Democratic Sentinel, Volume 3, Number 1, Rensselaer, Jasper County, 14 February 1879 — Lincoln’s Parents. [ARTICLE]
Lincoln’s Parents.
In Mr. Ward H. Lamon’s somewhat famous life of Lincoln serious doubt was intimated whether the parents of the President were ever legally married, while the additional fact was privately well known that the book as printed did not express that doubt with anything like the plainness which Lamon at first intended, the efforts of Judge David Davis and Leonard Swett having been successful in suppressing a large part of the matter on the subject. The story was that Thomas Lincoln, Abraham’s father, was “wanting in character” as a young man, so that Sally Bush, “a modest and pious girl,” refused to marry him when he asked her, and that, as a bond to the State of Kentucky was required for a marriage in regular form, Thomas, when he espoused Nancy Hanks, the mother of Abraham Lincoln, never went through any legal ceremonial. The reticence of the ex-Presi-dent on the subject, the same disposition in other persons supposed to know about it, and the alleged absence from the record in the family Bible that Mr.
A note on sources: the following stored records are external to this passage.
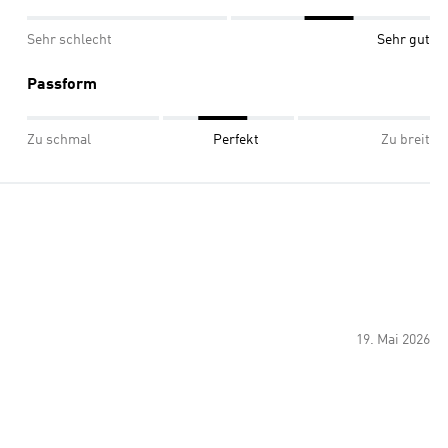
Sehr schlecht
Sehr gut
Passform
Zu schmal
Perfekt
Zu breit
19. Mai 2026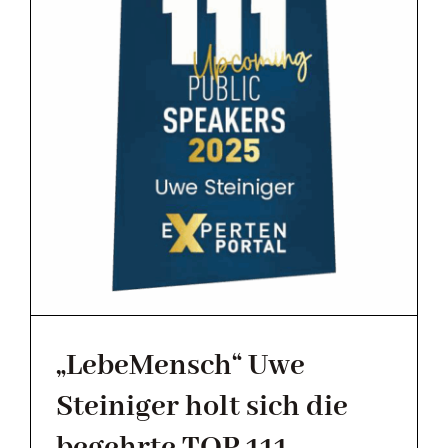
MAGAZIN
KONTAKT
„LebeMensch“ Uwe
Steiniger holt sich die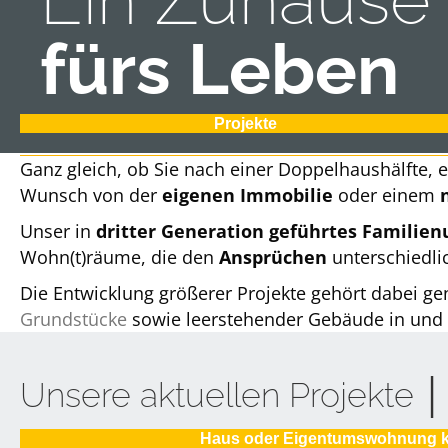
fürs Leben
Projekte
Ganz gleich, ob Sie nach einer Doppelhaushälfte,
Wunsch von der
eigenen Immobilie
oder einem
Unser in
dritter Generation geführtes Famili
Wohn(t)räume, die den
Ansprüchen
unterschiedl
Die Entwicklung größerer Projekte gehört dabei g
Grundstücke
sowie leerstehender Gebäude in und 
Unsere aktuellen Projekte │ 
Haus oder Eigentumswohnung 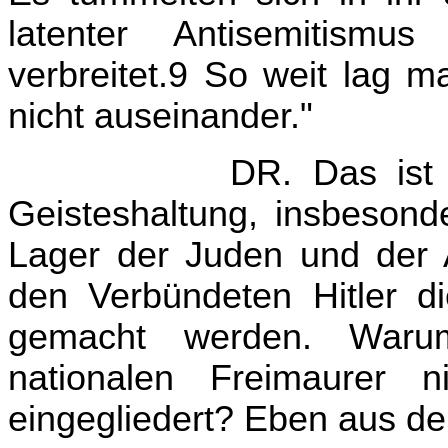
latenter Antisemitism
verbreitet.9 So weit lag m
nicht auseinander."
DR. Das ist 
Geisteshaltung, insbesond
Lager der Juden und der A
den Verbündeten Hitler d
gemacht werden. Warum
nationalen Freimaurer 
eingegliedert? Eben aus d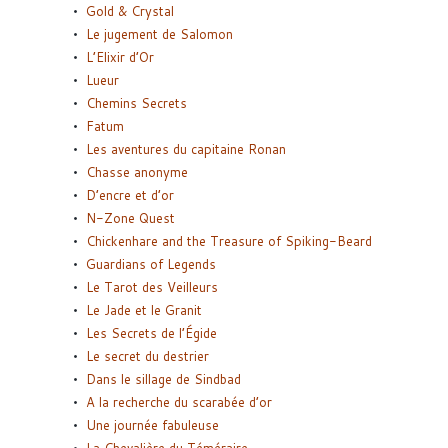
Gold & Crystal
Le jugement de Salomon
L’Elixir d’Or
Lueur
Chemins Secrets
Fatum
Les aventures du capitaine Ronan
Chasse anonyme
D’encre et d’or
N-Zone Quest
Chickenhare and the Treasure of Spiking-Beard
Guardians of Legends
Le Tarot des Veilleurs
Le Jade et le Granit
Les Secrets de l’Égide
Le secret du destrier
Dans le sillage de Sindbad
A la recherche du scarabée d’or
Une journée fabuleuse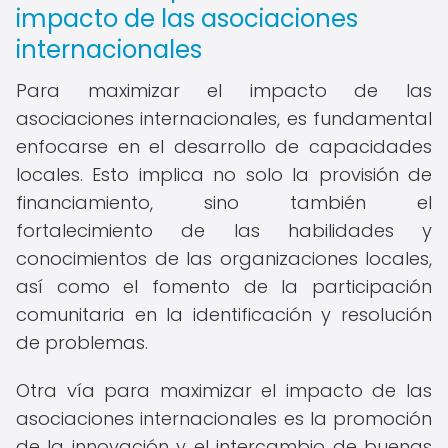
impacto de las asociaciones
internacionales
Para maximizar el impacto de las
asociaciones internacionales, es fundamental
enfocarse en el desarrollo de capacidades
locales. Esto implica no solo la provisión de
financiamiento, sino también el
fortalecimiento de las habilidades y
conocimientos de las organizaciones locales,
así como el fomento de la participación
comunitaria en la identificación y resolución
de problemas.
Otra vía para maximizar el impacto de las
asociaciones internacionales es la promoción
de la innovación y el intercambio de buenas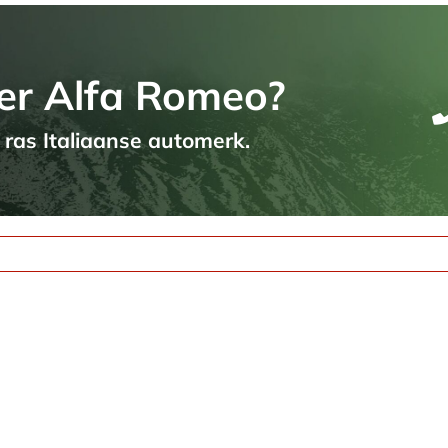
er Alfa Romeo?
t ras Italiaanse automerk.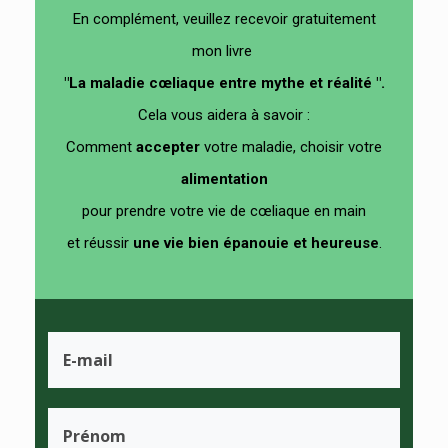
En complément, veuillez recevoir gratuitement
mon livre
"La maladie cœliaque entre mythe et réalité ".
Cela vous aidera à savoir :
Comment
accepter
votre maladie, choisir votre
alimentation
pour prendre votre vie de cœliaque en main
et
réussir
un
e vie bien épanouie et heureuse
.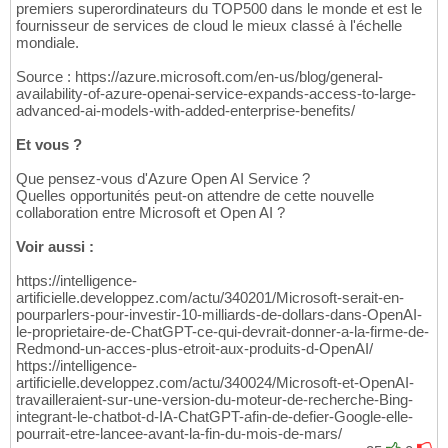
premiers superordinateurs du TOP500 dans le monde et est le
fournisseur de services de cloud le mieux classé à l'échelle
mondiale.
Source : https://azure.microsoft.com/en-us/blog/general-
availability-of-azure-openai-service-expands-access-to-large-
advanced-ai-models-with-added-enterprise-benefits/
Et vous ?
Que pensez-vous d'Azure Open AI Service ?
Quelles opportunités peut-on attendre de cette nouvelle
collaboration entre Microsoft et Open AI ?
Voir aussi :
https://intelligence-
artificielle.developpez.com/actu/340201/Microsoft-serait-en-
pourparlers-pour-investir-10-milliards-de-dollars-dans-OpenAI-
le-proprietaire-de-ChatGPT-ce-qui-devrait-donner-a-la-firme-de-
Redmond-un-acces-plus-etroit-aux-produits-d-OpenAI/
https://intelligence-
artificielle.developpez.com/actu/340024/Microsoft-et-OpenAI-
travailleraient-sur-une-version-du-moteur-de-recherche-Bing-
integrant-le-chatbot-d-IA-ChatGPT-afin-de-defier-Google-elle-
pourrait-etre-lancee-avant-la-fin-du-mois-de-mars/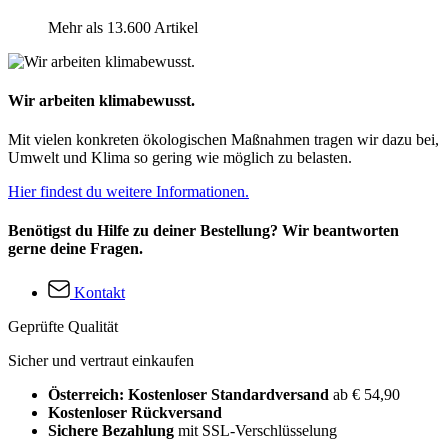
Mehr als 13.600 Artikel
Wir arbeiten klimabewusst.
Mit vielen konkreten ökologischen Maßnahmen tragen wir dazu bei,
Umwelt und Klima so gering wie möglich zu belasten.
Hier findest du weitere Informationen.
Benötigst du Hilfe zu deiner Bestellung? Wir beantworten
gerne deine Fragen.
Kontakt
Geprüfte Qualität
Sicher und vertraut einkaufen
Österreich: Kostenloser Standardversand
ab € 54,90
Kostenloser Rückversand
Sichere Bezahlung
mit SSL-Verschlüsselung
Lincoln kept of any mention of his parents’ marriage gave strength to the story. But it is now ascertained very distinctly that the evidence of their marriage is complete and formal. ExSecretary Bristow has received, at New York, from Mr. R. J. Browne, a lawyer of high standing and a gentleman of character, whose residence is in Springfield, Washington county, Ky., a copy from the county records of the bonds which Thomas Lincoln gave, with Richard Berry as surety, previous to his marriage, and also of the certificate of the Methodist preacher, Jesse Head, who certifies that he married them on the 23d day of September, 1806. The record is regular in all respects, and completely silences any charge or intimation that the President’s birth was not legitimate. The simple explanation why Lamon’s searches, or those made for him, did not discover the record, seems to be that they were not made in the right place.— Philadelphia Times.